Page-level text extractions:
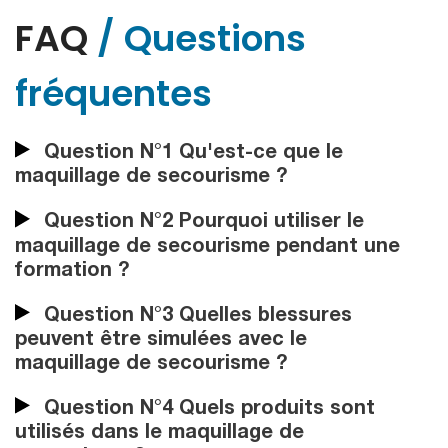
FAQ
/ Questions
fréquentes
Question N°1 Qu'est-ce que le
maquillage de secourisme ?
Question N°2 Pourquoi utiliser le
maquillage de secourisme pendant une
formation ?
Question N°3 Quelles blessures
peuvent être simulées avec le
maquillage de secourisme ?
Question N°4 Quels produits sont
utilisés dans le maquillage de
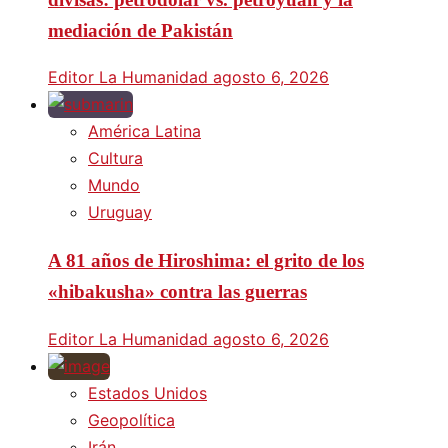
mediación de Pakistán
Editor La Humanidad
agosto 6, 2026
América Latina
Cultura
Mundo
Uruguay
A 81 años de Hiroshima: el grito de los
«hibakusha» contra las guerras
Editor La Humanidad
agosto 6, 2026
Estados Unidos
Geopolítica
Irán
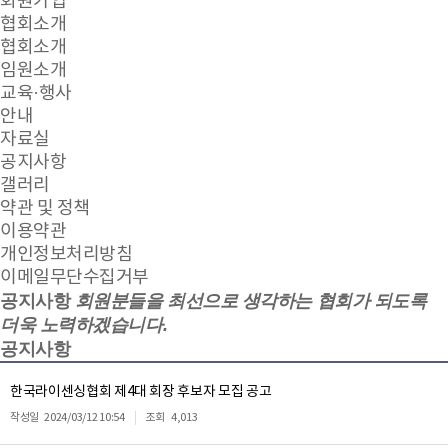
회원가입
협회소개
협회소개
임원소개
교육·행사
안내
자료실
공지사항
갤러리
약관 및 정책
이용약관
개인정보처리방침
이메일무단수집거부
공지사항
회원분들을 최선으로 생각하는 협회가 되도록
더욱 노력하겠습니다.
공지사항
한국라이센싱협회 제4대 회장 후보자 모집 공고
작성일
2024/03/12 10:54
조회
4,013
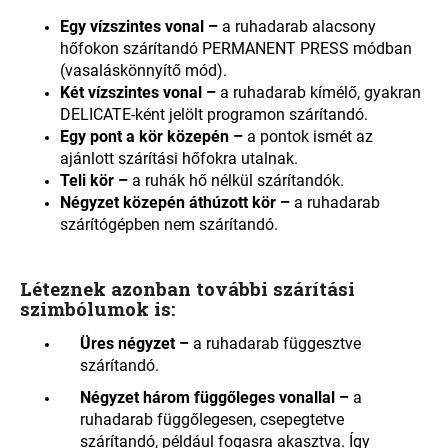
Egy vízszintes vonal –
a ruhadarab alacsony
hőfokon szárítandó PERMANENT PRESS módban
(vasaláskönnyítő mód).
Két vízszintes vonal –
a ruhadarab kímélő, gyakran
DELICATE-ként jelölt programon szárítandó.
Egy pont a kör közepén –
a pontok ismét az
ajánlott szárítási hőfokra utalnak
.
Teli kör –
a ruhák hő nélkül szárítandók
.
Négyzet közepén áthúzott kör –
a ruhadarab
szárítógépben nem szárítandó
.
Léteznek azonban további szárítási
szimbólumok is:
Üres négyzet –
a ruhadarab függesztve
szárítandó.
Négyzet három függőleges vonallal –
a
ruhadarab függőlegesen, csepegtetve
szárítandó, például fogasra akasztva. Így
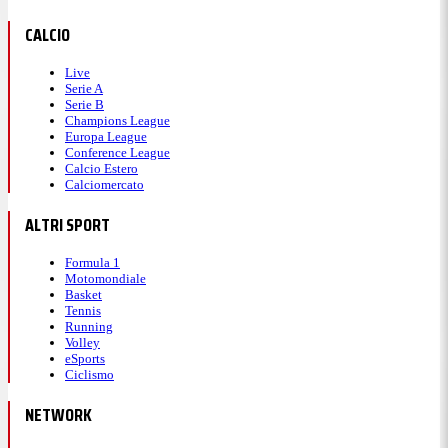
CALCIO
Live
Serie A
Serie B
Champions League
Europa League
Conference League
Calcio Estero
Calciomercato
ALTRI SPORT
Formula 1
Motomondiale
Basket
Tennis
Running
Volley
eSports
Ciclismo
NETWORK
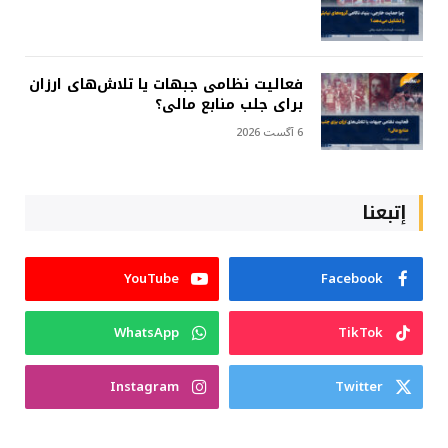
فعالیت نظامی جبهات یا تلاش‌های ارزان
برای جلب منابع مالی؟
6 آگست 2026
إتبعنا
YouTube
Facebook
WhatsApp
TikTok
Instagram
Twitter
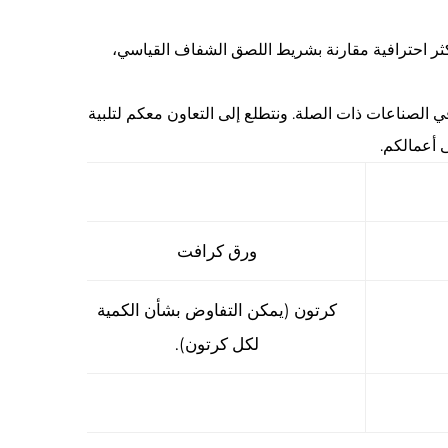
زة أكثر احترافية مقارنة بشريط اللصق الشفاف القياسي،
في الصناعات ذات الصلة. ونتطلع إلى التعاون معكم لتلبية
 أعمالكم.
ورق كرافت
كرتون (يمكن التفاوض بشأن الكمية
لكل كرتون).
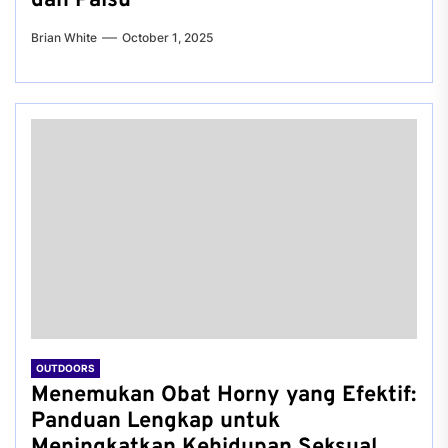
dan Palsu
Brian White
October 1, 2025
OUTDOORS
Menemukan Obat Horny yang Efektif:
Panduan Lengkap untuk
Meningkatkan Kehidupan Seksual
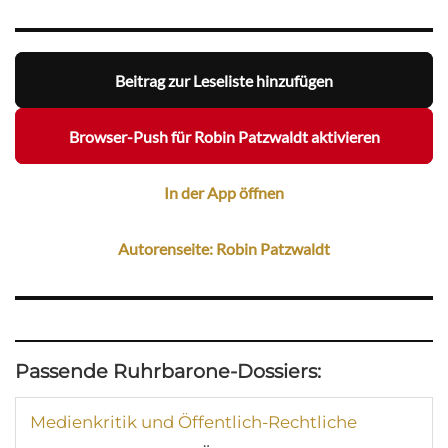
Beitrag zur Leseliste hinzufügen
Browser-Push für Robin Patzwaldt aktivieren
In der App öffnen
Autorenseite: Robin Patzwaldt
Passende Ruhrbarone-Dossiers:
Medienkritik und Öffentlich-Rechtliche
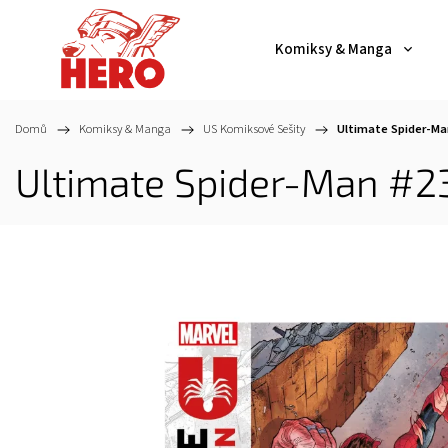
Komiksy & Manga
Domů
/
Komiksy & Manga
/
US Komiksové Sešity
/
Ultimate Spider-Ma
Ultimate Spider-Man #2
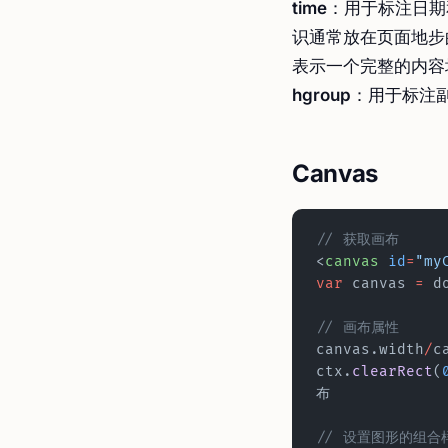
time
：用于标注日
识通常放在页面地
表示一个完整的内容
hgroup
：用于标注
Canvas
// 获取画布
<
canvas
 id
=
"my
var
 canvas 
=
 d
// 画布属性
canvas.width
/
c
ctx.
clearRect
(
布
// 设置图形的组合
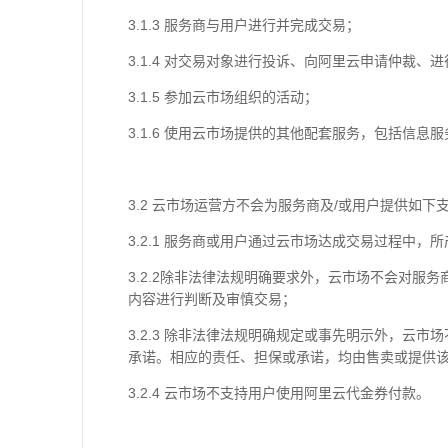
3.1.3 服务商与用户进行并完成交易；
3.1.4 对交易对象进行投诉、向阿里云申请仲裁、
3.1.5 参加云市场组织的活动；
3.1.6 使用云市场提供的其他配套服务，包括信息
3.2 云市场运营方不会为服务商及/或用户提供如下
3.2.1 服务商或用户通过云市场达成交易过程中
3.2.2除非法律法规明确要求外，云市场不会对
内容进行判断及审慎交易；
3.2.3 除非法律法规明确规定或事先明示外，
承诺。相应的责任、担保或承诺，均由售卖或提供
3.2.4 云市场不支持用户使用阿里云代金券付款。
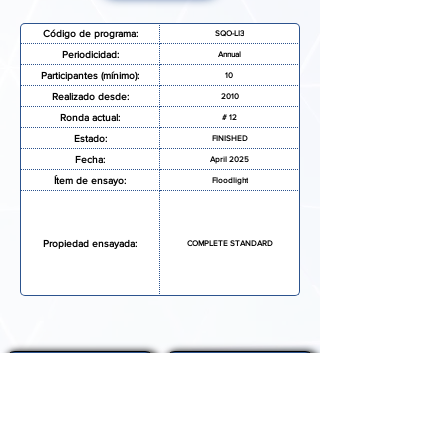
Código de programa:
SQO-LI3
Periodicidad:
Annual
Participantes (mínimo):
10
Realizado desde:
2010
Ronda actual:
# 12
Estado:
FINISHED
Fecha:
April 2025
Ítem de ensayo:
Floodlight
Propiedad ensayada:
COMPLETE STANDARD
SOLICITAR MAS INFORMACIÓN
FORMULARIO DE INSCRIPCIÓN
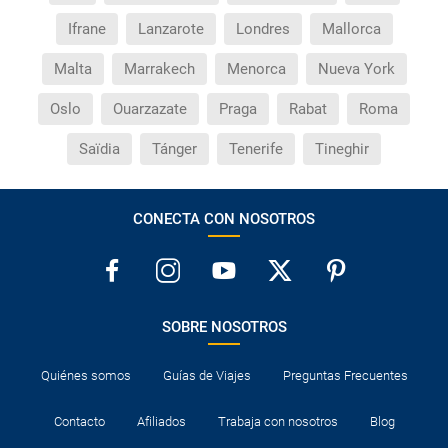
Ifrane
Lanzarote
Londres
Mallorca
Malta
Marrakech
Menorca
Nueva York
Oslo
Ouarzazate
Praga
Rabat
Roma
Saïdia
Tánger
Tenerife
Tineghir
CONECTA CON NOSOTROS
SOBRE NOSOTROS
Quiénes somos
Guías de Viajes
Preguntas Frecuentes
Contacto
Afiliados
Trabaja con nosotros
Blog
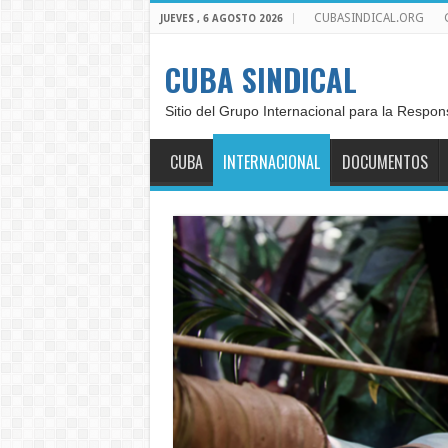
CUBASINDICAL.ORG
JUEVES , 6 AGOSTO 2026
CUBA SINDICAL
Sitio del Grupo Internacional para la Respon
CUBA
INTERNACIONAL
DOCUMENTOS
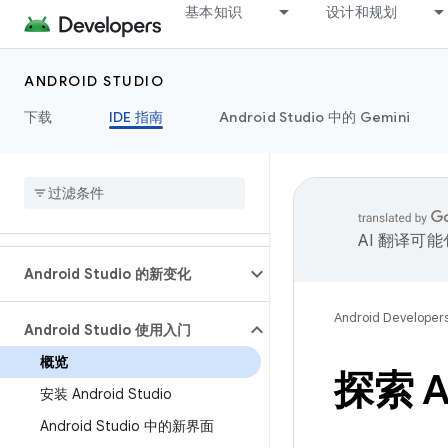
基本知识
设计和规划
ANDROID STUDIO
下载
IDE 指南
Android Studio 中的 Gemini
AI 翻译可
Android Studio 的新变化
Android Developer
Android Studio 使用入门
概览
探索 An
安装 Android Studio
Android Studio 中的新界面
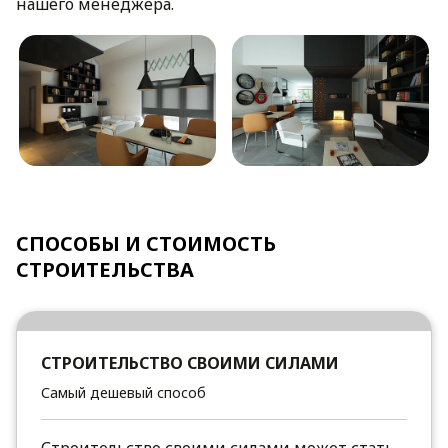
нашего менеджера.
СПОСОБЫ И СТОИМОСТЬ
СТРОИТЕЛЬСТВА
СТРОИТЕЛЬСТВО СВОИМИ СИЛАМИ
Самый дешевый способ
Строительство своими силами может стать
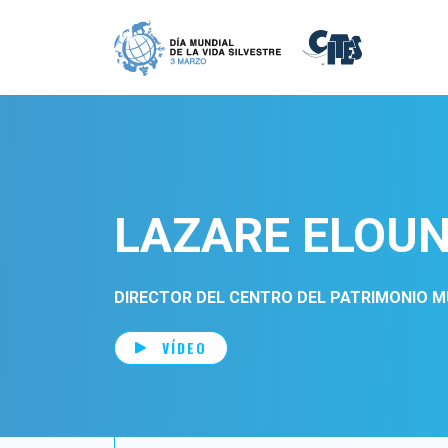
Skip to main content
LAZARE ELOU
DIRECTOR DEL CENTRO DEL PATRIMONIO M
VÍDEO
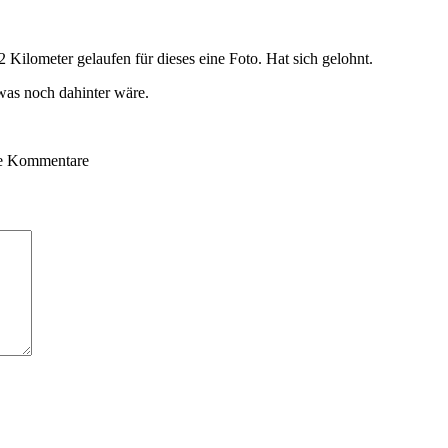
2 Kilometer gelaufen für dieses eine Foto. Hat sich gelohnt.
was noch dahinter wäre.
ne Kommentare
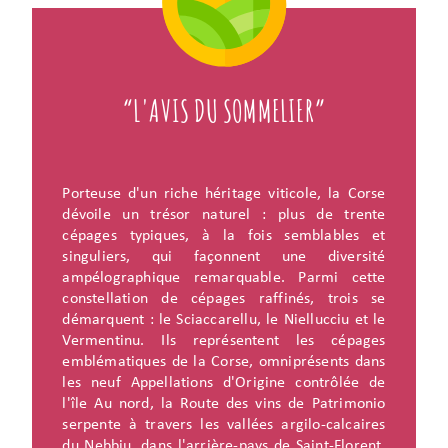
“L'AVIS DU SOMMELIER”
Porteuse d'un riche héritage viticole, la Corse
dévoile un trésor naturel : plus de trente
cépages typiques, à la fois semblables et
singuliers, qui façonnent une diversité
ampélographique remarquable. Parmi cette
constellation de cépages raffinés, trois se
démarquent : le Sciaccarellu, le Niellucciu et le
Vermentinu. Ils représentent les cépages
emblématiques de la Corse, omniprésents dans
les neuf Appellations d'Origine contrôlée de
l'île Au nord, la Route des vins de Patrimonio
serpente à travers les vallées argilo-calcaires
du Nebbiu, dans l'arrière-pays de Saint-Florent,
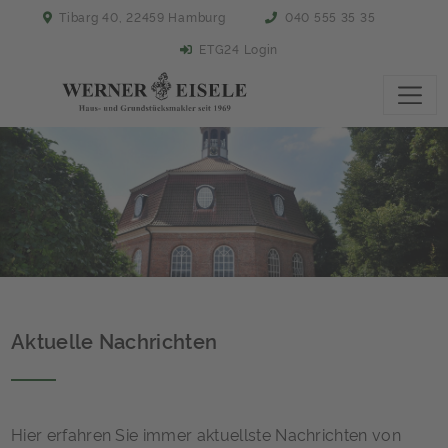
Tibarg 40, 22459 Hamburg
040 555 35 35
ETG24 Login
Aktuelle Nachrichten
Hier erfahren Sie immer aktuellste Nachrichten von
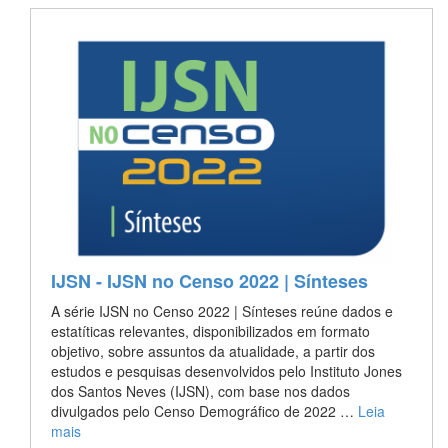
IJSN - IJSN no Censo 2022 | Sínteses
A série IJSN no Censo 2022 | Sínteses reúne dados e
estatíticas relevantes, disponibilizados em formato
objetivo, sobre assuntos da atualidade, a partir dos
estudos e pesquisas desenvolvidos pelo Instituto Jones
dos Santos Neves (IJSN), com base nos dados
divulgados pelo Censo Demográfico de 2022 …
Leia
mais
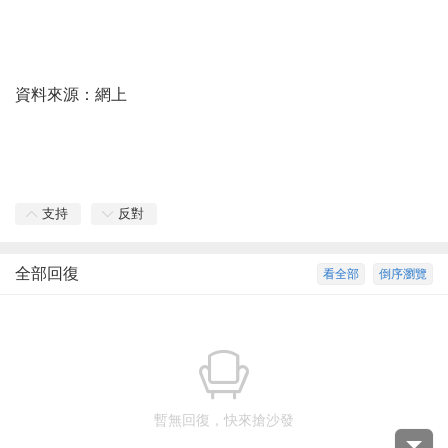
資料來源：網上
支持
反對
全部回復
看全部
倒序瀏覽
暫無回復，快來搶沙發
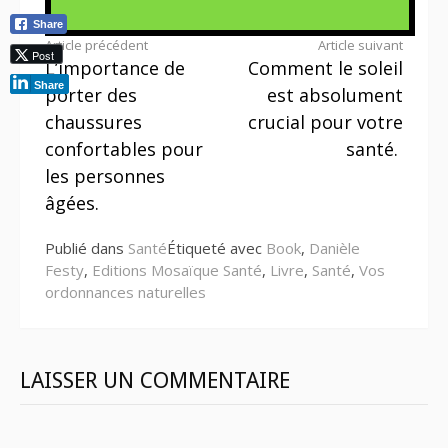
Share
Lire
Article précédent
Article suivant
Post
L’importance de
Comment le soleil
la
Share
porter des
est absolument
suite
chaussures
crucial pour votre
confortables pour
santé.
les personnes
âgées.
Publié dans
Santé
Étiqueté avec
Book
,
Danièle
Festy
,
Editions Mosaïque Santé
,
Livre
,
Santé
,
Vos
ordonnances naturelles
LAISSER UN COMMENTAIRE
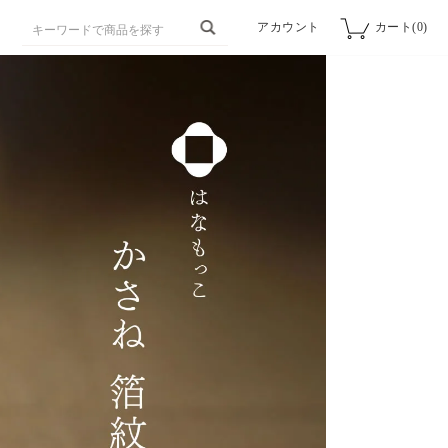
アカウント
カート(0)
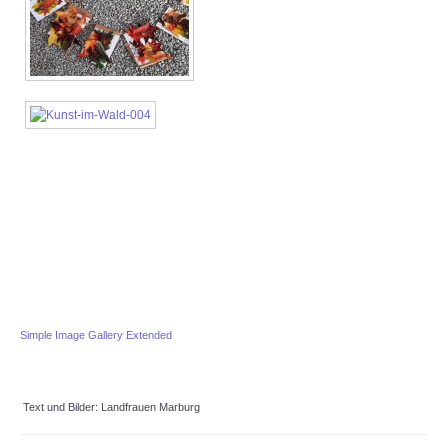
Simple Image Gallery Extended
Text und Bilder: Landfrauen Marburg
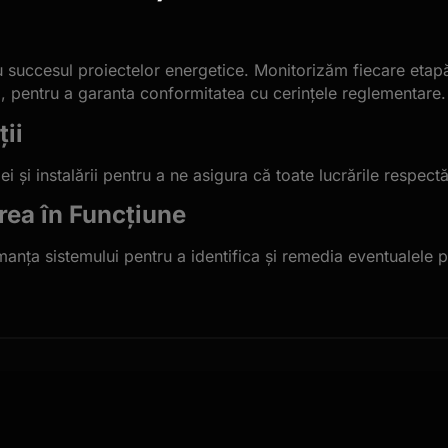
ru succesul proiectelor energetice. Monitorizăm fiecare etapă 
ă, pentru a garanta conformitatea cu cerințele reglementare.
ii
ei și instalării pentru a ne asigura că toate lucrările respec
rea în Funcțiune
nța sistemului pentru a identifica și remedia eventualele p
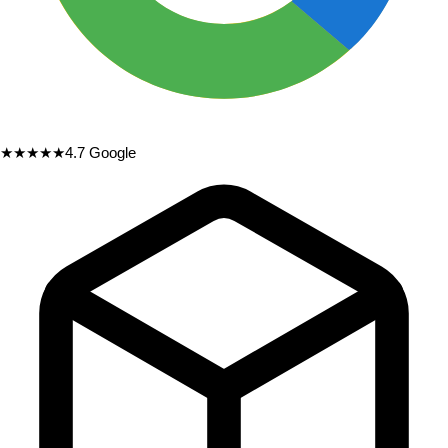
★★★★★
4.7
Google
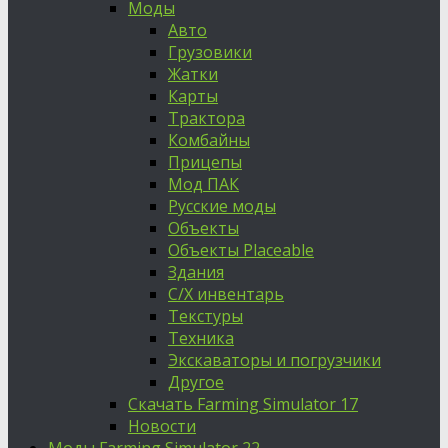
Моды
Авто
Грузовики
Жатки
Карты
Трактора
Комбайны
Прицепы
Мод ПАК
Русские моды
Объекты
Объекты Placeable
Здания
С/Х инвентарь
Текстуры
Техника
Экскаваторы и погрузчики
Другое
Скачать Farming Simulator 17
Новости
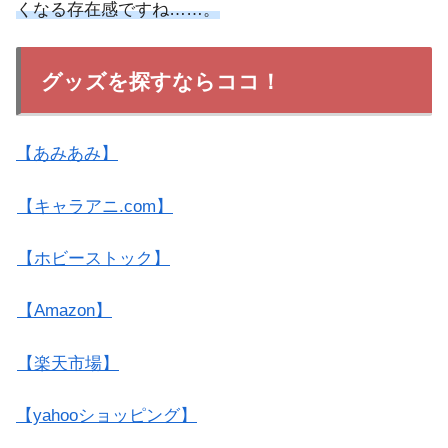
くなる存在感ですね……。
グッズを探すならココ！
【あみあみ】
【キャラアニ.com】
【ホビーストック】
【Amazon】
【楽天市場】
【yahooショッピング】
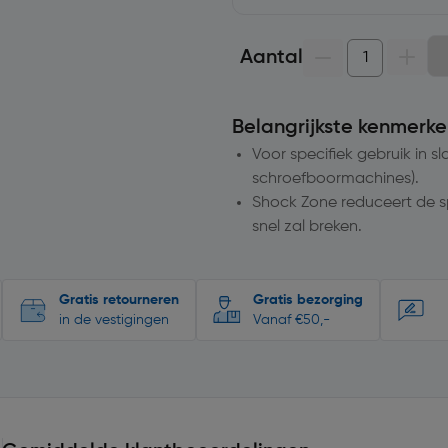
Aantal
Belangrijkste kenmerke
Voor specifiek gebruik in s
schroefboormachines).
Shock Zone reduceert de s
snel zal breken.
Gratis retourneren
Gratis bezorging
in de vestigingen
Vanaf €50,-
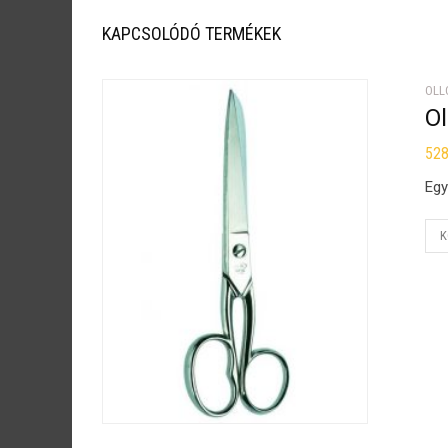
KAPCSOLÓDÓ TERMÉKEK
OLL
O
52
Egy
K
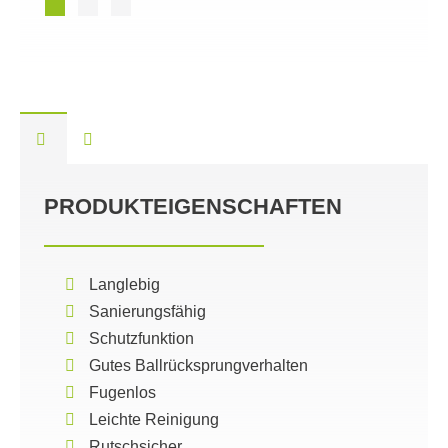
PRODUKTEIGENSCHAFTEN
Langlebig
Sanierungsfähig
Schutzfunktion
Gutes Ballrücksprungverhalten
Fugenlos
Leichte Reinigung
Rutschsicher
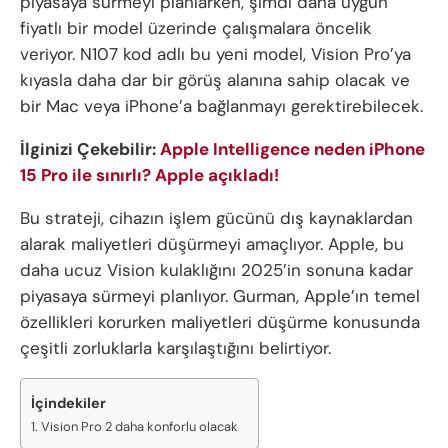
piyasaya sürmeyi planlarken, şimdi daha uygun
fiyatlı bir model üzerinde çalışmalara öncelik
veriyor. N107 kod adlı bu yeni model, Vision Pro’ya
kıyasla daha dar bir görüş alanına sahip olacak ve
bir Mac veya iPhone’a bağlanmayı gerektirebilecek.
İlginizi Çekebilir:
Apple Intelligence neden iPhone
15 Pro ile sınırlı? Apple açıkladı!
Bu strateji, cihazın işlem gücünü dış kaynaklardan
alarak maliyetleri düşürmeyi amaçlıyor. Apple, bu
daha ucuz Vision kulaklığını 2025’in sonuna kadar
piyasaya sürmeyi planlıyor. Gurman, Apple’ın temel
özellikleri korurken maliyetleri düşürme konusunda
çeşitli zorluklarla karşılaştığını belirtiyor.
İçindekiler
Vision Pro 2 daha konforlu olacak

TASK OBJECTIVE | Working from the data above, repeat exactly, and only, the lines that begin at the line containing "Autorenseite: Robin Patzwaldt" and stop after the line containing "Skip to main content"; pictures are not copied.

SOLUTION TO THE PROBLEM |
Autorenseite: Robin Patzwaldt
Passende Ruhrbarone-Dossiers:
Medienkritik und Öffentlich-Rechtliche
Komiksy & Manga
Domů
/
Komiksy & Manga
/
US Komiksové Sešity
/
Ultimate Spider-Ma
Ultimate Spider-Man #2
time
：用于标注日
识通常放在页面地
表示一个完整的内容
hgroup
：用于标注
Canvas
// 获取画布
<
canvas
 id
=
"my
var
 canvas 
=
 d
// 画布属性
canvas.width
/
c
ctx.
clearRect
(
布
// 设置图形的组合
3.1.3 服务商与用户进行并完成交易；
3.1.4 对交易对象进行投诉、向阿里云申请仲裁、
3.1.5 参加云市场组织的活动；
3.1.6 使用云市场提供的其他配套服务，包括信息
3.2 云市场运营方不会为服务商及/或用户提供如下
3.2.1 服务商或用户通过云市场达成交易过程中
3.2.2除非法律法规明确要求外，云市场不会对
内容进行判断及审慎交易；
3.2.3 除非法律法规明确规定或事先明示外，
承诺。相应的责任、担保或承诺，均由售卖或提供
3.2.4 云市场不支持用户使用阿里云代金券付款。
Código de programa:
SQO-LI3
Periodicidad:
Annual
Participantes (mínimo):
10
Realizado desde:
2010
Ronda actual:
# 12
Estado:
FINISHED
Fecha:
April 2025
Ítem de ensayo:
Floodlight
Propiedad ensayada:
COMPLETE STANDARD
SOLICITAR MAS INFORMACIÓN
FORMULARIO DE INSCRIPCIÓN
Ifrane
Lanzarote
Londres
Mallorca
Malta
Marrakech
Menorca
Nueva York
Oslo
Ouarzazate
Praga
Rabat
Roma
Saïdia
Tánger
Tenerife
Tineghir
CONECTA CON NOSOTROS
SOBRE NOSOTROS
Quiénes somos
Guías de Viajes
Preguntas Frecuentes
Contacto
Afiliados
Trabaja con nosotros
Blog
CUBASINDICAL.ORG
JUEVES , 6 AGOSTO 2026
CUBA SINDICAL
Sitio del Grupo Internacional para la Respon
CUBA
INTERNACIONAL
DOCUMENTOS
基本知识
设计和规划
ANDROID STUDIO
下载
IDE 指南
Android Studio 中的 Gemini
AI 翻译可
Android Studio 的新变化
Android Developer
Android Studio 使用入门
概览
探索 An
安装 Android Studio
Android Studio 中的新界面
нашего менеджера.
СПОСОБЫ И СТОИМОСТЬ
СТРОИТЕЛЬСТВА
СТРОИТЕЛЬСТВО СВОИМИ СИЛАМИ
Самый дешевый способ
Строительство своими силами может стать
Skip to main content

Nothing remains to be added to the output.